OSHA issued Verizon 10 citations resulting from the death of technician Douglas Lalima last September. Lalima was in a bucket truck on some overhead cables when he caught on fire as witnesses looked on.

Verizon didn't provide necessary lifesaving gear to Lalima and his fellow technicians, OSHA said, and didn't make sure that workers wore protective helmets and gloves, The New York Times reported. OSHA added that Verizon failed to give technicians property training for working around high-voltage lines. On top of all that, Lalima's death reportedly wasn't listed as a fatality in its records.

The $140,000 fine is the maximum allowed in such a case.
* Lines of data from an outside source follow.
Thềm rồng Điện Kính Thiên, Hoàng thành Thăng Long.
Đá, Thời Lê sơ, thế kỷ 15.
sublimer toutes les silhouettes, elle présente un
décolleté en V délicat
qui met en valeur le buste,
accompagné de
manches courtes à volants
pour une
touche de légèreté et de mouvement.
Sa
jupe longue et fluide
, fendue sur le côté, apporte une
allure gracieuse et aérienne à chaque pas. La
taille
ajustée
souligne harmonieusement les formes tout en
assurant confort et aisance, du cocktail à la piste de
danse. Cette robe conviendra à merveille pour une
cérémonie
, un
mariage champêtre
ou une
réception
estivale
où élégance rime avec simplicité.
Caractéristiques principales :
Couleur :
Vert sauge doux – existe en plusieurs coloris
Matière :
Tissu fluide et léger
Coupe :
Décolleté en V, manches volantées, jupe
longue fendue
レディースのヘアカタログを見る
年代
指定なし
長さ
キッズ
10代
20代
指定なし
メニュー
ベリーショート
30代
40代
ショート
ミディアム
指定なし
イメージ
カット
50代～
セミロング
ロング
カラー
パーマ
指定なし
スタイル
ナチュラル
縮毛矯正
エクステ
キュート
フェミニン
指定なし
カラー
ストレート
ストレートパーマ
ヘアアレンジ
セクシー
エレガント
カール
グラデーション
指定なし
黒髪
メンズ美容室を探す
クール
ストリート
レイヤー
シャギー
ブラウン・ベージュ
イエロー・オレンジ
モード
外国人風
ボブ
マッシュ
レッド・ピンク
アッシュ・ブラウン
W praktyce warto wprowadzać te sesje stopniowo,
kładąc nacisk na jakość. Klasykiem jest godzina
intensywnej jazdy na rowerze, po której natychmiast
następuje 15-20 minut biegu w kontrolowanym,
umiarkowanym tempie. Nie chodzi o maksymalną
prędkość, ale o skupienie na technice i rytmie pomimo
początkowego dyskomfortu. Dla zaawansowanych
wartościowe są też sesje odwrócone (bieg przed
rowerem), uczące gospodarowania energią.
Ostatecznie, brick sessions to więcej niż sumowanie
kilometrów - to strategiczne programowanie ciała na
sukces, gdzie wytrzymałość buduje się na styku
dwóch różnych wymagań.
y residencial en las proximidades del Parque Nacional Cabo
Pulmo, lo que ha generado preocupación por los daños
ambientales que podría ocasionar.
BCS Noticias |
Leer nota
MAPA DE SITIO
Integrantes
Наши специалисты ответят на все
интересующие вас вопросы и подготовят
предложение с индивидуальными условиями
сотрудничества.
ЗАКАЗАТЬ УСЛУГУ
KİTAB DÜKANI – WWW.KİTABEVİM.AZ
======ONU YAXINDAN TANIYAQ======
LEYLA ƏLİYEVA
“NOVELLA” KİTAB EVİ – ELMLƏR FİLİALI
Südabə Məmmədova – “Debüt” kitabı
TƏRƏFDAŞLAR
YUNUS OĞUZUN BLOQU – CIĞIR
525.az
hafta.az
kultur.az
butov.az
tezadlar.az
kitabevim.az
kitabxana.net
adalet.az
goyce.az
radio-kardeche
“Verizon regrets the unfortunate incident that took the life of Mr. Lalima. However, Verizon does not believe that the incident resulted from any failure of Verizon to follow any requirements of the Occupational Safety and Health Act or any other safety requirement," John Bonomo, a Verizon spokesman, said in a statement published by the Times. "Verizon has extensive safety practices in place that are designed to prevent incidents like this one from occurring, and which are thoroughly and continually reviewed with employees."

Union officials agree with OSHA's decision.

“Verizon’s culture of indifference puts profits over workers’ safety," Chris Shelton, vice president of the Communications Workers of America District 1, told the Times. “There is no way to sugarcoat this: If Douglas Lalima had the proper equipment and training, he would still be alive today."

The phone giant was given 15 days to pay up and offer a remedy for the violations, but it plans to appeal the findings.